Infographic – Definition
Infographic gets traction and contains valuable data, refers to its stats in their content.
And shares infographics on social media. But, inbound links and shares don’t always generate actual business value.
It also infographics reach the right audience and make the audience take the right actions.
By considering these five questions, it creates an infographic that has a purpose.
1. What Outcome Proves That The Infographic Was Useful?
Avoid spending the time and money creating infographics for vague goals like thought leadership.
And better goals include measurable outcomes like generating a specific number of leads, turning a certain percentage of current charges into buyers, and improving search ranking placements.
Also, look beyond the number of shares and new followers that get. Unless influencers share the infographic and new followers become valuable leads, shares and likes won’t justify your infographic investment.
And instead, create an infographic geared toward a specific and measurable goal.
2. Who Needs to See The Infographic?
The target audience includes people who might purchase the product” and “people who influence the people who might buy the product.
And target the audience is also broad. The ideal audience consists of people who want to buy the product — from a company just like yours.
Also, identify what company is better than anyone else and what offer other businesses do not. Then, ask yourself which kinds of buyers (and people who influence potential buyers).
It appreciates the company’s unique selling proposition.
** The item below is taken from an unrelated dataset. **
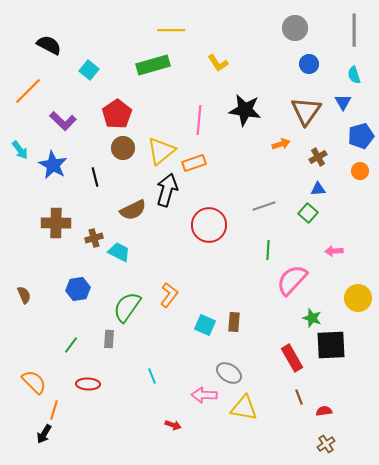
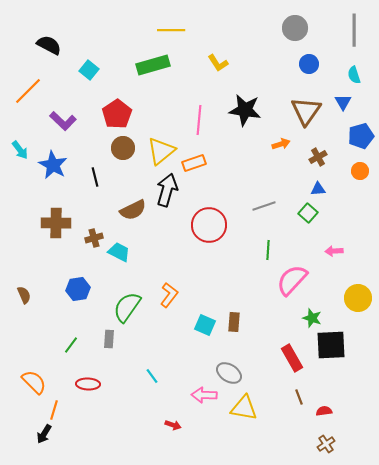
cyan line at (152, 376): rotated 14 degrees counterclockwise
Generate two and three personas of people who respond to the infographic.
And remember that response means more than a social share. It means executing your ideal outcome.
3. What Does the Audience Need to Learn?
- The audience needs to learn something that motivates them to carry out the goals. A useful infographic meets the following learning needs for the audience:
1. To synthesize complex data
Some data tell the story, and the audience needs to understand that story. Once it revealed the report. And the audience is complete see the need to buy.
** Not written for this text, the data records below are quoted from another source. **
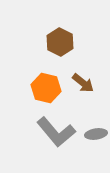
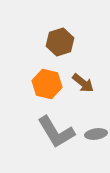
brown hexagon: rotated 16 degrees clockwise
orange hexagon: moved 1 px right, 4 px up
gray L-shape: rotated 9 degrees clockwise
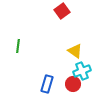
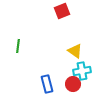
red square: rotated 14 degrees clockwise
cyan cross: rotated 12 degrees clockwise
blue rectangle: rotated 30 degrees counterclockwise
2. To understand the trend
The audience’s industry is changing, and the infographic explains how. Then, it ends by demonstrating how the company helps them meet new challenges.
3. To visualize the process
The audience wants to accomplish something, but they are not getting it done. An infographic explains why and how the company can make a difference.
Once it identified a purpose that summarizes in a single sentence, find the hero statistic — the statistic that grabs the attention. Then, arrange the other stats beneath it and around it to construct a coherent narrative.
4. How the Audience Interact With The Infographic?
As we design the infographic, think about how the target audience will find it (or receive it) and what the audience will do once they have it. If we want the infographic to lead to other content pieces, include hyperlinks to those assets.
Alternatively, if we want the audience to email to share it within a social network, consider the preview snippet, file size, and whether it’s best to embed it or link to it.
And always consider your call to action before finalizing the design and distribution method.
If we want to generate leads, offer a chance to download the infographic from a landing page.
For lead nurturing, it includes the call to action connecting the recipient to the sales team.